Notwithstanding said opposition by the NAMARCO the trial judge, on November 15, 1960, issued a special order denying the NAMARCO's offer to file supersedeas bond and directing the special execution of the judgment (of October 15, 1960). Said special order reads, in part, as follows:

This Court takes judicial notice of the fact that the President of the Philippines had declared the existence of a state of public calamity in Manila, Quezon City, Pasay City, and the provinces of Rizal, Bulacan, Nueva Ecija, Tarlac, and a few other provinces. Even assuming that the plaintiffs (herein respondent FEDERATION, et al.) have their places of business in Manila, as defendant (herein petitioner NAMARCO) claims, the consumers, not only in Manila, but also in the neighboring cities and provinces mentioned will be benefited by the marketing of the goods subject matter of the judgment, because of the proximity of those cities and provinces to Manila.

The ground of the opposition that to allow plaintiffs to distribute the goods in question now will defeat the purpose for which defendant was created, is without merit. By law, the defendant must market its merchandise through duly appointed distributors or retailers. There is no question that the plaintiffs (other than plaintiff corporation) and the other members of the plaintiff corporation, are duly appointed Filipino distributors or retailers of the defendant, and no others have made any claim to participate in the distributions of such goods. The public service which the defendant is required to render by the law will thus be accomplished by the distribution of said goods through the plaintiffs.

The goods subject matter of the judgment will deteriorate during the pendency of the appeal. Even a relatively slight deterioration would, undoubtedly, be sufficient to impair their market value as first-hand goods, hence, keeping these goods in storage while defendant's appeal is pending will render the judgment in favor of plaintiffs ineffectual, as their interest in such goods is not that of consuming, but of marketing them.

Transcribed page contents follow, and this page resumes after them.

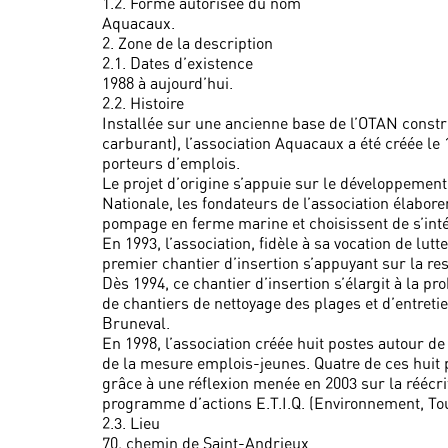
1.2. Forme autorisée du nom
Aquacaux.
2. Zone de la description
2.1. Dates d’existence
1988 à aujourd’hui.
2.2. Histoire
Installée sur une ancienne base de l’OTAN constr
carburant), l’association Aquacaux a été créée le 
porteurs d’emplois.
Le projet d’origine s’appuie sur le développement
Nationale, les fondateurs de l’association élabore
pompage en ferme marine et choisissent de s’inté
En 1993, l’association, fidèle à sa vocation de lu
premier chantier d’insertion s’appuyant sur la re
Dès 1994, ce chantier d’insertion s’élargit à la p
de chantiers de nettoyage des plages et d’entretie
Bruneval.
En 1998, l’association créée huit postes autour de
de la mesure emplois-jeunes. Quatre de ces huit
grâce à une réflexion menée en 2003 sur la réécrit
programme d’actions E.T.I.Q. (Environnement, Tour
2.3. Lieu
70, chemin de Saint-Andrieux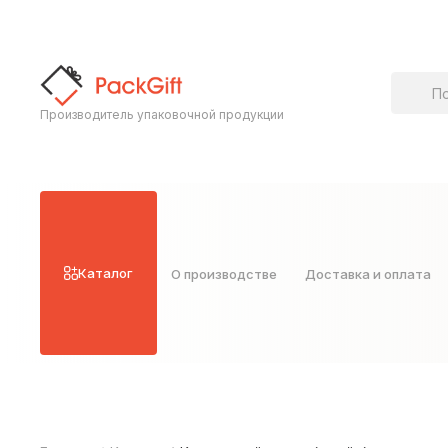
Поиск т
Производитель упаковочной продукции
Каталог
О производстве
Доставка и оплата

Defendant also contends that damages will be sustained by it and by the public, if the judgment is executed and it is reversed on appeal. It appears, however, that the only pecuniary interest of the defendant in the goods subject matter of the judgment is the recovery of the landed cost, plus 5% mark-up. This amount will, by the terms of the judgment, be paid to defendant upon delivery of the goods to the plaintiffs. As to the damage that will allegedly be caused to the public, defendant has not shown what such damage would be. On the contrary, the public will be benefited by the immediate execution of the judgment, as stated in plaintiff's motion because such goods will be made available to them at the time of their greatest need; and will greatly assist in keeping the prices of such commodities at reasonable levels.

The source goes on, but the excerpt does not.